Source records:
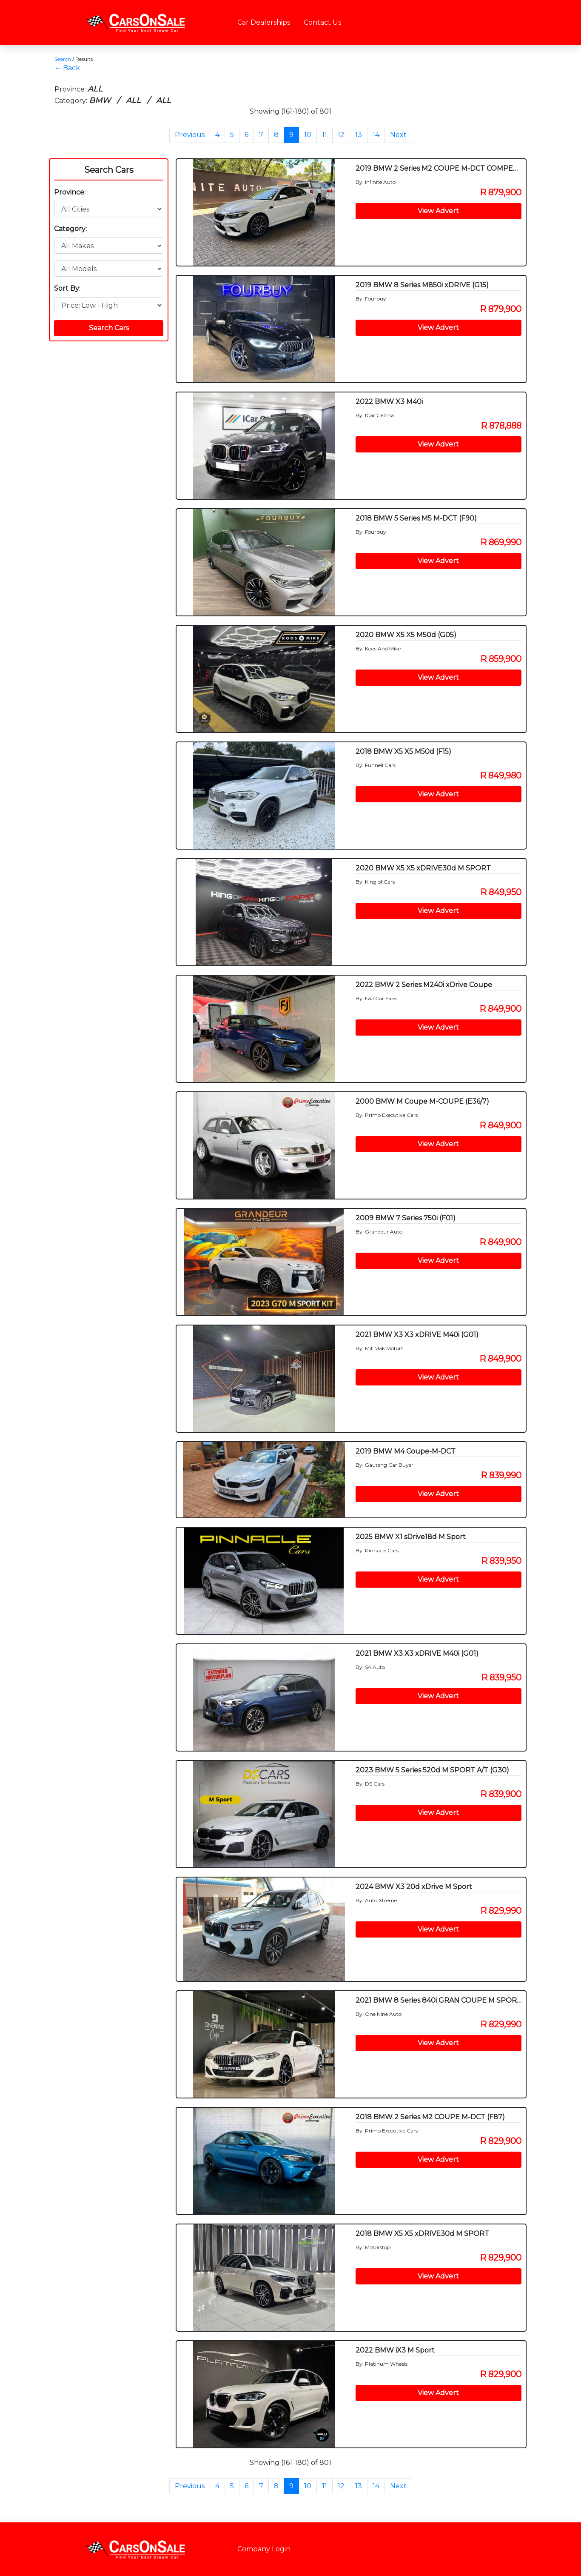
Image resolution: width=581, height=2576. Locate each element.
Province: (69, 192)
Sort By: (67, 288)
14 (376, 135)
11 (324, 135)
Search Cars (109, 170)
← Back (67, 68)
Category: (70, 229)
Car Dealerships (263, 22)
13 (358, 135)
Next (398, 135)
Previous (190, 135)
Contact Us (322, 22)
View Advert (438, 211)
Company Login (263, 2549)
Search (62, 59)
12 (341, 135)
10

Problem description: For this exercise, output the records exactly but omit their pictures.

Your solution:
Image resolution: width=581, height=2576. Locate each element.
Province: (69, 192)
Sort By: (67, 288)
14 (376, 135)
11 (324, 135)
Search Cars (109, 170)
← Back (67, 68)
Category: (70, 229)
Car Dealerships (263, 22)
13 (358, 135)
Next (398, 135)
Previous (190, 135)
Contact Us (322, 22)
View Advert (438, 211)
Company Login (263, 2549)
Search (62, 59)
12 (341, 135)
10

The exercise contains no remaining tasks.